Collect all lines below with the string "Neon".

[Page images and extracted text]
- - - -

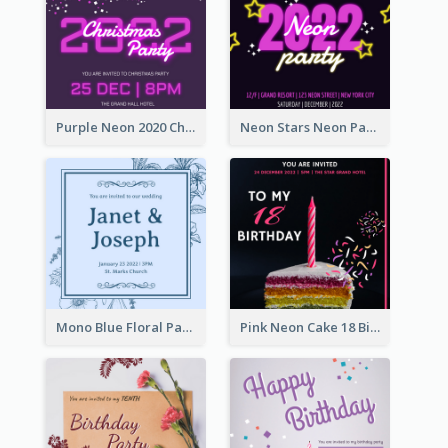
Purple Neon 2020 Christmas Party Invitation
Neon Stars Neon Party 2020 Invitation
Mono Blue Floral Pattern Wedding Invitation
Pink Neon Cake 18 Birthday Invitation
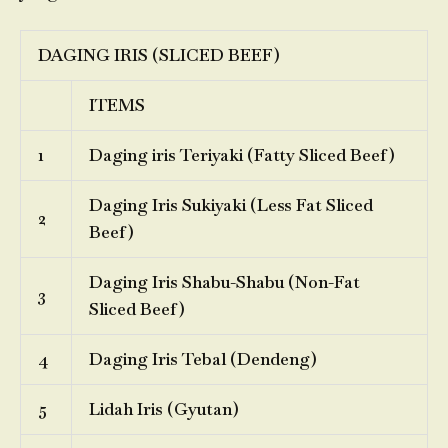
DAGING IRIS (SLICED BEEF)
ITEMS
1
Daging iris Teriyaki (Fatty Sliced Beef)
Daging Iris Sukiyaki (Less Fat Sliced
2
Beef)
Daging Iris Shabu-Shabu (Non-Fat
3
Sliced Beef)
4
Daging Iris Tebal (Dendeng)
5
Lidah Iris (Gyutan)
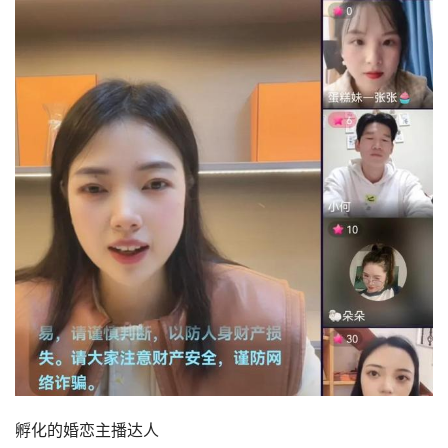
孵化的婚恋主播达人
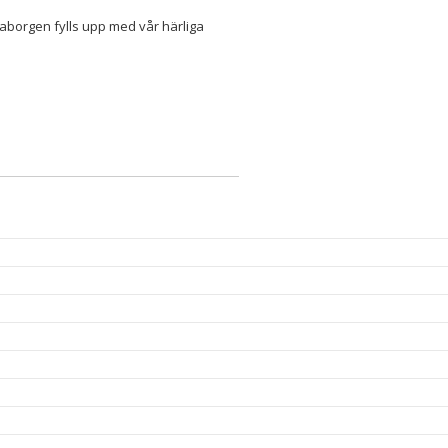
aborgen fylls upp med vår härliga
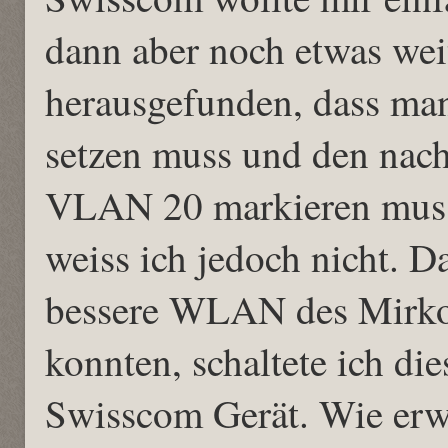
dann aber noch etwas wei
herausgefunden, dass m
setzen muss und den nach
VLAN 20 markieren muss.
weiss ich jedoch nicht. D
bessere WLAN des Mirko
konnten, schaltete ich die
Swisscom Gerät. Wie erwa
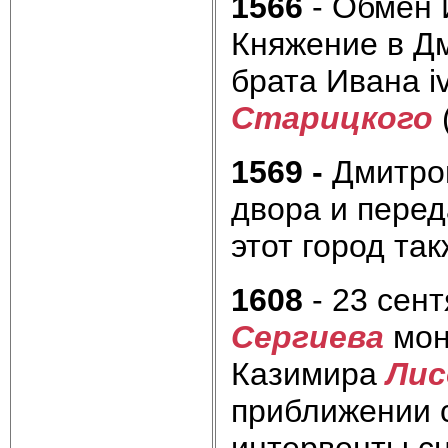
1566
- Обмен 
Княжение в Д
брата Ивана i
Старицкого
1569 -
Дмитров
двора и перед
этот город так
1608
- 23 сен
Сергиева
мон
Казимира
Лис
приближении
интервенты сн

- - - -

YOUR SOLUTION:
Purple Neon 2020 Christmas Party Invitation
Neon Stars Neon Party 2020 Invitation
Pink Neon Cake 18 Birthday Invitation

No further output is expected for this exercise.